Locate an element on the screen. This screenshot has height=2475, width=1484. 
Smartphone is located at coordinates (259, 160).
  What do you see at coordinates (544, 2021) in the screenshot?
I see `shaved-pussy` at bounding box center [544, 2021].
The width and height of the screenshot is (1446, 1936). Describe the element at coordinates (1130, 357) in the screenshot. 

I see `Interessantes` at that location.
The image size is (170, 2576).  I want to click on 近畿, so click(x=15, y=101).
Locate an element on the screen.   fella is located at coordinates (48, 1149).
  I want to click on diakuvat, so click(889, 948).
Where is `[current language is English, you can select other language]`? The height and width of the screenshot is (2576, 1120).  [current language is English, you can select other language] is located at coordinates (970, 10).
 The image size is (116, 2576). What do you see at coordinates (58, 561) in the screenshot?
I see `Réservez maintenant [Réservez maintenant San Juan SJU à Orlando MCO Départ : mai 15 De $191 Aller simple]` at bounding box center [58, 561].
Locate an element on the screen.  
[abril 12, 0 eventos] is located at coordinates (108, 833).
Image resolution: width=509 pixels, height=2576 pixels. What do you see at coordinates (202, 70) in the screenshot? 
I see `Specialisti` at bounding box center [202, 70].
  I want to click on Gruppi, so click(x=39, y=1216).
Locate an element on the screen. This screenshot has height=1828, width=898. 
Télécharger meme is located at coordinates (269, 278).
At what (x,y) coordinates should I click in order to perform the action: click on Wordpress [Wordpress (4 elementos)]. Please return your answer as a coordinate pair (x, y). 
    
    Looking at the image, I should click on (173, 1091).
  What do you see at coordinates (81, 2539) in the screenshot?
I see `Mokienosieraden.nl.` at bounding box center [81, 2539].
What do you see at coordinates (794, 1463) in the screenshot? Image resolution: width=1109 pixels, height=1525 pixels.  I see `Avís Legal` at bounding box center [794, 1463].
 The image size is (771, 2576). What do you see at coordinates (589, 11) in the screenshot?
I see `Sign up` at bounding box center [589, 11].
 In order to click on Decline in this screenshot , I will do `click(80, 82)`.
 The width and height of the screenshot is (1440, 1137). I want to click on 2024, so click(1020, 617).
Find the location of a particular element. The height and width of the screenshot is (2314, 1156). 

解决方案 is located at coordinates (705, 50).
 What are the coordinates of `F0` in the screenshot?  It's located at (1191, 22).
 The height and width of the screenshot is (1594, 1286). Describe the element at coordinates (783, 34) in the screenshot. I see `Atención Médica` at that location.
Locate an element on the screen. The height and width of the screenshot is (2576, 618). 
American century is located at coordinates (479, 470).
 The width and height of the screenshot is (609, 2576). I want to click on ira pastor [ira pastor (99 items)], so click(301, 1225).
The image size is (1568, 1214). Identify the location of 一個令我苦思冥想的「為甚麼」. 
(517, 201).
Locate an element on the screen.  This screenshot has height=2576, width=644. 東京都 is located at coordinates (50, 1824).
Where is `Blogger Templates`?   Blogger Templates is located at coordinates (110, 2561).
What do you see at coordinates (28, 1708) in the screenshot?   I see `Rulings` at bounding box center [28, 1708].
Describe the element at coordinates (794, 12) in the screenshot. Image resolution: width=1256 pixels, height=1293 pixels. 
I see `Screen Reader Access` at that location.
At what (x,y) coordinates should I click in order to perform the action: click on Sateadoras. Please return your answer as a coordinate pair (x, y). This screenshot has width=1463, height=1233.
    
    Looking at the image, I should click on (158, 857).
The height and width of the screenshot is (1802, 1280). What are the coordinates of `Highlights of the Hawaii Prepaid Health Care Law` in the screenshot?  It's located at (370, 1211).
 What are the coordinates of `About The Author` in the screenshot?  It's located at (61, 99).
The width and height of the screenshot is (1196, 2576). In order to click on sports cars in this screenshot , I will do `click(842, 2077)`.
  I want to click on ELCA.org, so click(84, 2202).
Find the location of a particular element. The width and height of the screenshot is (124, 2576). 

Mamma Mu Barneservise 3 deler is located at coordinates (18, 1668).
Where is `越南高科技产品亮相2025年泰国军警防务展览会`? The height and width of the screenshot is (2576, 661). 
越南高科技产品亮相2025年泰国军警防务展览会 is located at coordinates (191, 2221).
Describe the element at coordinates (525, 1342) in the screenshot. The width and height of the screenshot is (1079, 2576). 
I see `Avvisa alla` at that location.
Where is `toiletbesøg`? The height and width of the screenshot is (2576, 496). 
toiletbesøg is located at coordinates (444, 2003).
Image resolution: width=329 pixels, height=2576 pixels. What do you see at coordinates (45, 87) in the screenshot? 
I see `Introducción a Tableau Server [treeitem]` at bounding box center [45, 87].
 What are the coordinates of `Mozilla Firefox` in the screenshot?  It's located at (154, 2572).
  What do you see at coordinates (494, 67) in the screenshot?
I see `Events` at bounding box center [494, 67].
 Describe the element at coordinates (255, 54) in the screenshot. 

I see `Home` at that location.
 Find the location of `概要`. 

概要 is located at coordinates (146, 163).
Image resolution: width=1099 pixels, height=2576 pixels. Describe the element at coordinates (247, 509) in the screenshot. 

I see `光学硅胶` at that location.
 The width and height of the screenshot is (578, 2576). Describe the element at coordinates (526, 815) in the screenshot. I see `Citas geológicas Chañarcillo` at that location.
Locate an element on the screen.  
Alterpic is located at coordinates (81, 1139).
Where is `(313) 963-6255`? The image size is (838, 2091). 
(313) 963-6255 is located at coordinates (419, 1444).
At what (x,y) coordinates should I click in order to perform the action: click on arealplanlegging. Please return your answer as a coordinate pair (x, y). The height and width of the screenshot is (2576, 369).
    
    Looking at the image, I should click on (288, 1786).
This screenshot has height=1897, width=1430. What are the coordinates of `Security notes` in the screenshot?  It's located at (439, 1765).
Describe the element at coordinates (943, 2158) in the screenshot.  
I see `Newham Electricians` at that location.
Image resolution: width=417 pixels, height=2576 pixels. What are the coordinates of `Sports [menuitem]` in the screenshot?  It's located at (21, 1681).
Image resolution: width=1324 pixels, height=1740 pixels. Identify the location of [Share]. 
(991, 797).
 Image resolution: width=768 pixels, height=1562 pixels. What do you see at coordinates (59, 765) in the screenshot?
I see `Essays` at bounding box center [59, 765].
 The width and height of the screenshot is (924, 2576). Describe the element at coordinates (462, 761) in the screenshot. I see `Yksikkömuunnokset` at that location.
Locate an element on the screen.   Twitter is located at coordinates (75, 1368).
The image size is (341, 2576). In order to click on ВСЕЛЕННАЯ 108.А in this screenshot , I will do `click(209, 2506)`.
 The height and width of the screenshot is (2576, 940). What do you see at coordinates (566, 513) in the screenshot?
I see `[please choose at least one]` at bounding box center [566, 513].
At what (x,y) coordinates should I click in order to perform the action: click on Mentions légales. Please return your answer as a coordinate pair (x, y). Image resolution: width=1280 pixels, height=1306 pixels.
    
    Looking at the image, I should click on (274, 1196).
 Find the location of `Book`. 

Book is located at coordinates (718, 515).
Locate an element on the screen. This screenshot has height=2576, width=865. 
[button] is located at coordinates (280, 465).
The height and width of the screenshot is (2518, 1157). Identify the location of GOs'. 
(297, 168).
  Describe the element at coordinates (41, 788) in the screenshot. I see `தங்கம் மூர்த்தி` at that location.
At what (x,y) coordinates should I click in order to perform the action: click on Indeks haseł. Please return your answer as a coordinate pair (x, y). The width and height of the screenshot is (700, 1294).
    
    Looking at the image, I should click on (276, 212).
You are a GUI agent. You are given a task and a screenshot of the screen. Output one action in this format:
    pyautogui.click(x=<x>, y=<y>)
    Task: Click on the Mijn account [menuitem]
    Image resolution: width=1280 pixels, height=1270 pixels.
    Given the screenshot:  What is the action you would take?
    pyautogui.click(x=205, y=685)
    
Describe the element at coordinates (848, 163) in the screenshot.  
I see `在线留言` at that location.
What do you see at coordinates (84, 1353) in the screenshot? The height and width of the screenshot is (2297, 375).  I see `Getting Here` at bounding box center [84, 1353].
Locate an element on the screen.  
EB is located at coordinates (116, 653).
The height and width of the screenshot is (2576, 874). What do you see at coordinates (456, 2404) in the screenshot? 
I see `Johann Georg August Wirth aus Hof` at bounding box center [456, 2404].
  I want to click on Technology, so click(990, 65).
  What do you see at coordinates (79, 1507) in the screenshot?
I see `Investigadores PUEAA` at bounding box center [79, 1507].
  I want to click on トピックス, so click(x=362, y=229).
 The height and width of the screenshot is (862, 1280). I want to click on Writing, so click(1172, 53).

Goal of the exercise: Read the entries and pick out all lines that include the word "menuitem".

Exercise result:
Image resolution: width=417 pixels, height=2576 pixels. What are the coordinates of `Sports [menuitem]` in the screenshot?  It's located at (21, 1681).
    Task: Click on the Mijn account [menuitem]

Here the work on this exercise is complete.